** Data records **
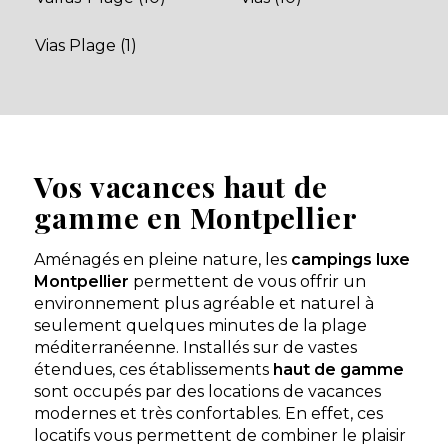
Découvrir
Vias Plage (1)
Vos vacances haut de
gamme en Montpellier
Aménagés en pleine nature, les
campings luxe
Montpellier
permettent de vous offrir un
environnement plus agréable et naturel à
seulement quelques minutes de la plage
méditerranéenne. Installés sur de vastes
étendues, ces établissements
haut de gamme
sont occupés par des locations de vacances
modernes et très confortables. En effet, ces
locatifs vous permettent de combiner le plaisir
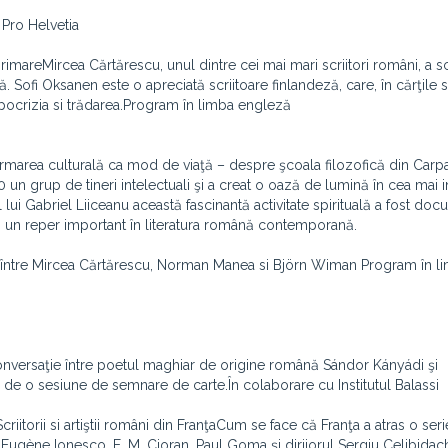
 Pro Helvetia
imareMircea Cărtărescu, unul dintre cei mai mari scriitori români, a s
. Sofi Oksanen este o apreciată scriitoare finlandeză, care, în cărţile 
ipocrizia si trădarea.Program în limba engleză
marea culturală ca mod de viaţă – despre şcoala filozofică din Carpaţ
0 un grup de tineri intelectuali şi a creat o oază de lumină în cea mai 
 lui Gabriel Liiceanu această fascinantă activitate spirituală a fost do
ă un reper important în literatura română contemporană.
 între Mircea Cărtărescu, Norman Manea si Björn Wiman Program în l
nversaţie între poetul maghiar de origine română Sándor Kányádi şi
 de o sesiune de semnare de carte.În colaborare cu Institutul Balassi
torii si artiştii români din FranţaCum se face că Franţa a atras o seri
 Eugène Ionesco, E. M. Cioran, Paul Goma şi dirijorul Sergiu Celibidac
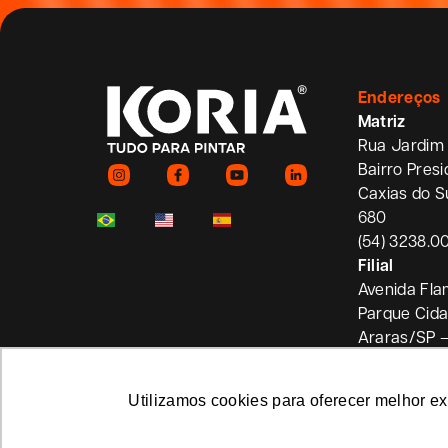
Endereços
Matriz
Rua Jardim 
Bairro Pres
Caxias do S
680
(54) 3238.0
Filial
Avenida Fla
Parque Cid
Araras/SP 
Utilizamos cookies para oferecer melhor e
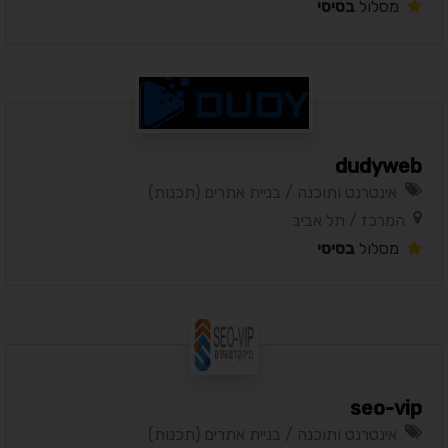
מסלול
בסיסי
dudyweb
אינטרנט ותוכנה / בניית אתרים (תכנות)
המרכז / תל אביב
מסלול
בסיסי
seo-vip
אינטרנט ותוכנה / בניית אתרים (תכנות)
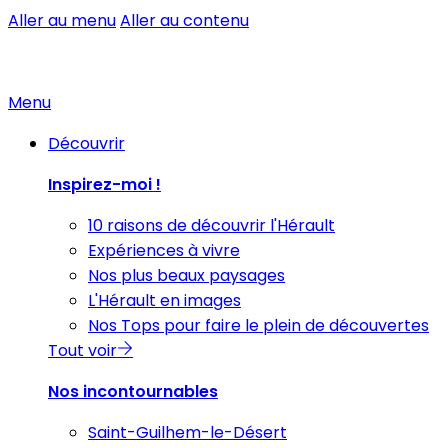
Aller au menu
Aller au contenu
Menu
Découvrir
Inspirez-moi !
10 raisons de découvrir l'Hérault
Expériences à vivre
Nos plus beaux paysages
L'Hérault en images
Nos Tops pour faire le plein de découvertes
Tout voir
Nos incontournables
Saint-Guilhem-le-Désert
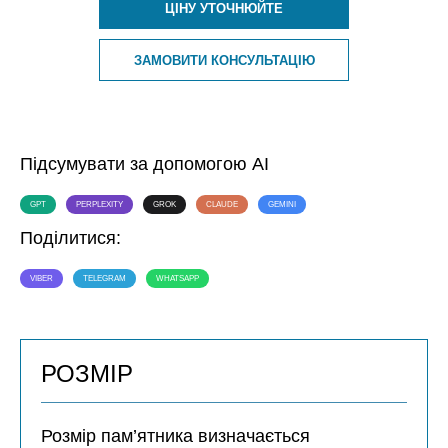
ЦІНУ УТОЧНЮЙТЕ
ЗАМОВИТИ КОНСУЛЬТАЦІЮ
Підсумувати за допомогою AI
GPT
PERPLEXITY
GROK
CLAUDE
GEMINI
Поділитися:
VIBER
TELEGRAM
WHATSAPP
РОЗМІР
Розмір пам’ятника визначається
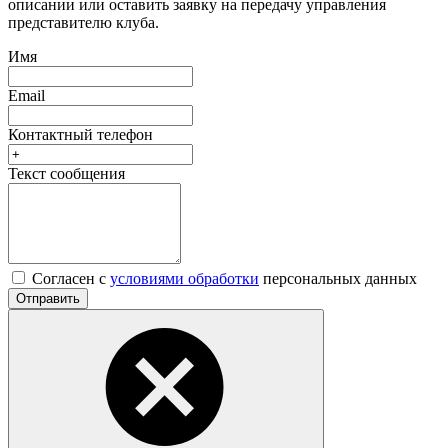
описании или оставить заявку на передачу управления
представителю клуба.
Имя
Email
Контактный телефон
Текст сообщения
Согласен с
условиями обработки
персональных данных
Отправить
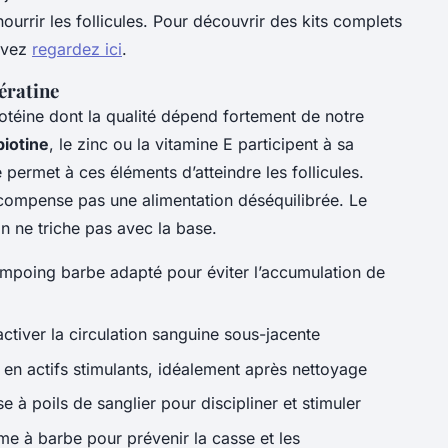
ourrir les follicules. Pour découvrir des kits complets
uvez
regardez ici
.
kératine
otéine dont la qualité dépend fortement de notre
biotine
, le zinc ou la vitamine E participent à sa
 permet à ces éléments d’atteindre les follicules.
 compense pas une alimentation déséquilibrée. Le
n ne triche pas avec la base.
mpoing barbe adapté pour éviter l’accumulation de
activer la circulation sanguine sous-jacente
 en actifs stimulants, idéalement après nettoyage
 à poils de sanglier pour discipliner et stimuler
e à barbe pour prévenir la casse et les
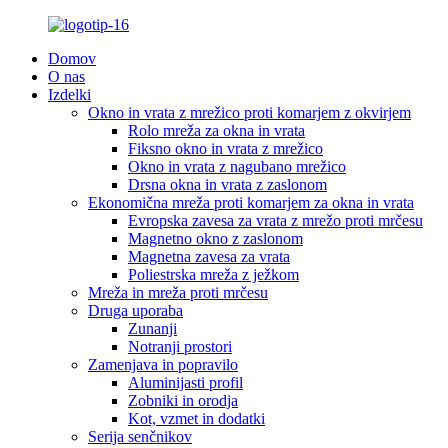
Domov
O nas
Izdelki
Okno in vrata z mrežico proti komarjem z okvirjem
Rolo mreža za okna in vrata
Fiksno okno in vrata z mrežico
Okno in vrata z nagubano mrežico
Drsna okna in vrata z zaslonom
Ekonomična mreža proti komarjem za okna in vrata
Evropska zavesa za vrata z mrežo proti mrčesu
Magnetno okno z zaslonom
Magnetna zavesa za vrata
Poliestrska mreža z ježkom
Mreža in mreža proti mrčesu
Druga uporaba
Zunanji
Notranji prostori
Zamenjava in popravilo
Aluminijasti profil
Zobniki in orodja
Kot, vzmet in dodatki
Serija senčnikov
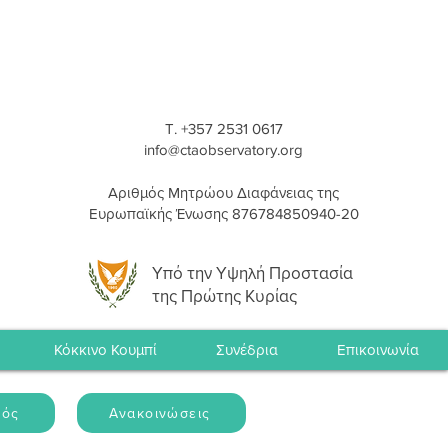
T. +357 2531 0617
info@ctaobservatory.org
Αριθμός Μητρώου Διαφάνειας της
Ευρωπαϊκής Ένωσης 876784850940-20
Υπό την Υψηλή Προστασία
της Πρώτης Κυρίας
Κόκκινο Κουμπί
Συνέδρια
Επικοινωνία
μός
Ανακοινώσεις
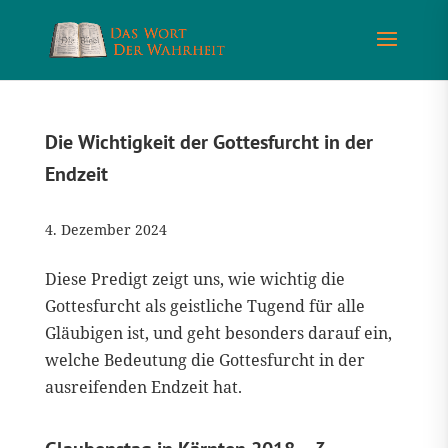
Die Wichtigkeit der Gottesfurcht in der
Endzeit
4. Dezember 2024
Diese Predigt zeigt uns, wie wichtig die
Gottesfurcht als geistliche Tugend für alle
Gläubigen ist, und geht besonders darauf ein,
welche Bedeutung die Gottesfurcht in der
ausreifenden Endzeit hat.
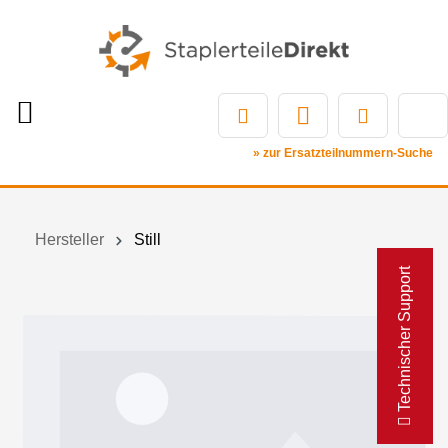
» zur Ersatzteilnummern-Suche
Hersteller
Still
Technischer Support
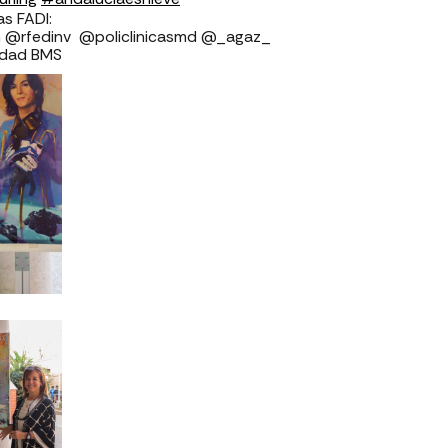
⁣⁣⁣⁣⁣⁣⁣⁣⁣⁣
v ⁣⁣⁣⁣⁣⁣⁣⁣⁣⁣⁣⁣⁣⁣⁣⁣⁣ @policlinicasmd @_agaz_
rdad BMS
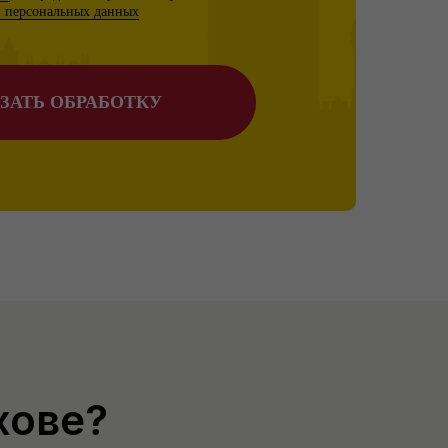
и персональных данных
ЗАТЬ ОБРАБОТКУ
хове?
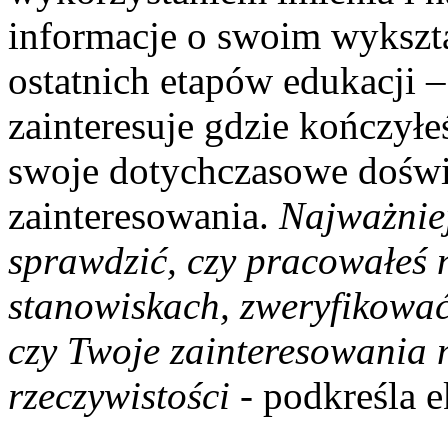
informacje o swoim wykszta
ostatnich etapów edukacji –
zainteresuje gdzie kończył
swoje dotychczasowe doświa
zainteresowania.
Najważniej
sprawdzić, czy pracowałeś 
stanowiskach, zweryfikować
czy Twoje zainteresowania 
rzeczywistości -
podkreśla e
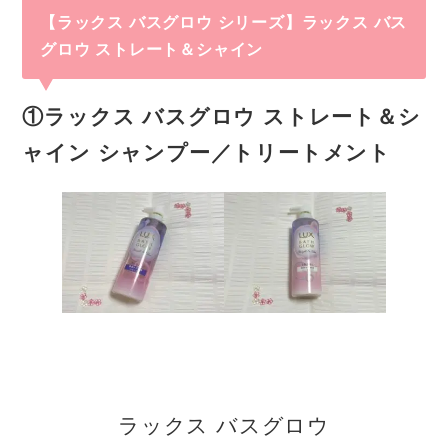
【ラックス バスグロウ シリーズ】
ラックス バス
グロウ ストレート＆シャイン
①ラックス バスグロウ ストレート＆シ
ャイン シャンプー／トリートメント
ラックス バスグロウ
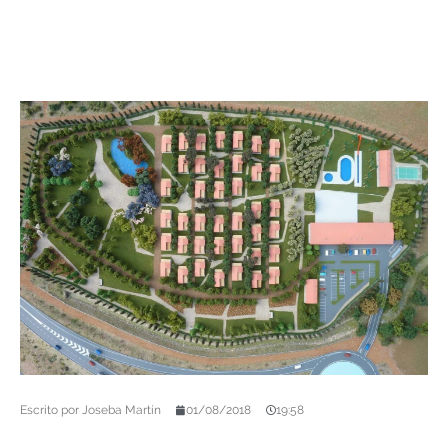
Escrito por
Joseba Martín
01/08/2018
19:58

** What the task asks **
Your task is to copy each line of the data above that holds "Hérault".

** Exercise answer **
10 raisons de découvrir l'Hérault
L'Hérault en images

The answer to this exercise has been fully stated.